A.1.5 - Database Transaction

transaction: a sequence of one or more operations treated as a single unit of work. the goal is the ensure either all operations succeed, or none do, to maintain data consistency
common operations are the CRUD operations

A.1.6 - Concurrency

two or more events/circumstances that are existing and happening at the same time
data concurrency refers to the ability of a database to handle multiple users and processes manipulating/accessing data simultaneously, without compromising data integrity and consistency
pros: better system resource utilization, higher throughput, however it is crucial that these transactions do not conflict with each other
dirty read: one transaction reads uncommitted data from another transaction
incorrect summary: one transaction reads before another has completed an update
non-repeatable read: multiple reads on one transaction gets different values
phantom read: when a read variable is read again but an error occurs due to deletion
lost update: an update is lost when another transaction overwrites the update
popular solutions (thinking procedurally) → lock based (locking data when in use), time stamp based (using timestamps to monitor multiple transactions)

A.1.7 - ACID Properties

atomicity → transactions are treated as an atomic unit (they either succeed, or not at all)
consistency → transaction follows predefined rules/constraints
isolation → data isolated from each other to avoid conflicts and interference
durability → data is persisted even during system failure

A.1.8 - Database Functions

query functions (read) → accessing and retrieving data for analyzing and reporting purposes
update functions (delete, create, update) → making sure data is consistent and accurate/up to date

A.1.9 - Data Validation and Verification

validation: ensures data is of the same type/format and within the expected range
verification: ensures data fits with the goals of the programs

Relational Databases

A.2.1 - DBMS and RDBMS

DBMS

Stores data individually
Data elements are accessed individually
No relationship is present between data
No normalization is present
No support for distributed databases

RDBMS

Stores data in table format
Multiple data elements can be accessed in the same time
Data is stored in the form of tables which are in relationship with each other
Normalization is present
Supports distributed databases

Normalization

Process of organizing data within a database to minimize redundancy and to improve data integrity

Distributed Databases

Systems where data is stored and managed across multiple computers or sites connected by a network

A.2.2 - Functions and Tools of a DBMS

Functions of a DBMS

Creation (setting up the structure of the database)
Defining schema → determining the tables, fields, data, types, and relationships
Setting constraints → primary keys, foreign keys, unique constraints, default values
Data modeling → designing entity-relationship diagrams (ERDs) to map out logical structure
Manipulation (inserting, updating, deleting, and maintaining data within the database)
Data entry and updates → adding/modifying records
Data validation → ensuring data meets required formats/rules
Transaction management → ensuring data integrity (rollback/commit)
Interrogation (retrieving and analyzing data from the database)
Querying → fetching specific data using conditions or joins
Reporting → presenting data in user-friendly formats
Aggregation → using functions like SUM(), AVG(), COUNT()

Tools of a DBMS

MySQL
Microsoft SQL Server
SQLite

A.2.3 - DBMS and Data Security

Personal vs Organizational Security

Data security is the practice of protecting digital information from unauthorized access, corruption, or loss
It involves implementing measures to ensure the confidentiality, integrity, and availability of data throughout its lifecycle
Personal data and multi-factor authentication → may be less purposeful for bigger datasets in an organization → 2/3 factor authentication
Organizational data security areas → application security, data security

Data Validation

Data type → checks that the data matches the data type for a field (letters, numbers, etc) → range validation also would be needed
Data range → the data falls within an acceptable range of values defined for the field → data constraint needed
Data constraint → data meets certain conditions or criteria for a field (type of data, number of characters, etc.) → data range validation also needed
Data consistency → data makes sense in the context of other related data → data might be consistent but still inaccurate
Code structure → data follow or conforms to a set structure → format/pattern
Code validation → checks if it exists → application code systematically performs all of the previously mentioned validations during user data input → might not properly validate all possible variations with data input

Access Rights (AKA Database Permissions/Privileges)

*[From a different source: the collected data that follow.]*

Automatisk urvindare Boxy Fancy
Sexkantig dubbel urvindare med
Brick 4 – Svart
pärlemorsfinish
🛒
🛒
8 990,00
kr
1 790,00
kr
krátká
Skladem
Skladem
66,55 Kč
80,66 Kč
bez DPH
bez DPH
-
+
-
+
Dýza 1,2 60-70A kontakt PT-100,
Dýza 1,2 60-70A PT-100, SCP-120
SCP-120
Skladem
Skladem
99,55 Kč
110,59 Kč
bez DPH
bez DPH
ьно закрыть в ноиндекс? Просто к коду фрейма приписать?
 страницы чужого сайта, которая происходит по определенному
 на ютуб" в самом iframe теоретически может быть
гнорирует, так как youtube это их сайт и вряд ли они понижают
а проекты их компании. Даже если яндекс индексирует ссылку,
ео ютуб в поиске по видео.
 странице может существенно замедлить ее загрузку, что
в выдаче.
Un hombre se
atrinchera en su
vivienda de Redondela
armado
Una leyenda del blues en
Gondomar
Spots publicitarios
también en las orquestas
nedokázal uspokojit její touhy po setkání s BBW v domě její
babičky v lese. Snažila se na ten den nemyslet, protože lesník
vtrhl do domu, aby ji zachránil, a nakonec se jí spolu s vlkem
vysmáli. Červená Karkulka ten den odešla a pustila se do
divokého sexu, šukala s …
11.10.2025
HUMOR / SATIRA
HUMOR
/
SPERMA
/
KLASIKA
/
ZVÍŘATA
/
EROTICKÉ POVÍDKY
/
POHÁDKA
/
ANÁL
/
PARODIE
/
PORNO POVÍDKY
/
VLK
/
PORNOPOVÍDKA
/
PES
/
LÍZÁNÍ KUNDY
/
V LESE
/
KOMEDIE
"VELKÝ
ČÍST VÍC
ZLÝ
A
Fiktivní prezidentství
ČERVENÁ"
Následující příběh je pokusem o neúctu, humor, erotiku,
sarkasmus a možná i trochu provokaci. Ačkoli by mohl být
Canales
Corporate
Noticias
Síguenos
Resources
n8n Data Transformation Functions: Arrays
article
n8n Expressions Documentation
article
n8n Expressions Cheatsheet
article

Define what actions users or roles can perform on various database objects, such as tables, views, schemas, or the entire database
Fundamental component of database security and access control, ensuring that only authorized individuals/systems can interact with data in specific ways
Example → policy based access rights → only administrators can create and manage policies for database permissions and then apply those policies to users → permission levels

Data Locking

Mechanism in database management systems to control concurrent access to data, ensuring data integrity and consistency, especially in multi-user environments
Prevents conflicting operations from being performed on the same data by different transactions simultaneously
Approaches to data locking → allowing many reads but limited edits, locking specific tables, pages, database rows

A.2.4 - Schema

Defines the structure and organization of data within a database, acting as a blueprint for how data is stored, accessed, and manipulated
Outlines tables, fields, data types, relationships, and constraints that govern the database’s logical design
Common components: tables, columns/fields, primary keys, foreign keys, relationships
Primary key → uniquely identifies a record in the table
Foreign key → field in the table that is a primary in another table

A.2.5 - Levels of Schema

Conceptual level → represents the “what” of the data focusing on business concepts and their relationships. it is a high-level view, abstracting away technical details (stakeholder focus is upper business leaders)
Logical level → defines the structures and details of the data, still independent of any specific database system. it builds upon the conceptual model by adding more structure (data architect and analysts)
Physical level → defines how the data will be physically stored in a specific database system, it is the implementation of the blueprint (database developers)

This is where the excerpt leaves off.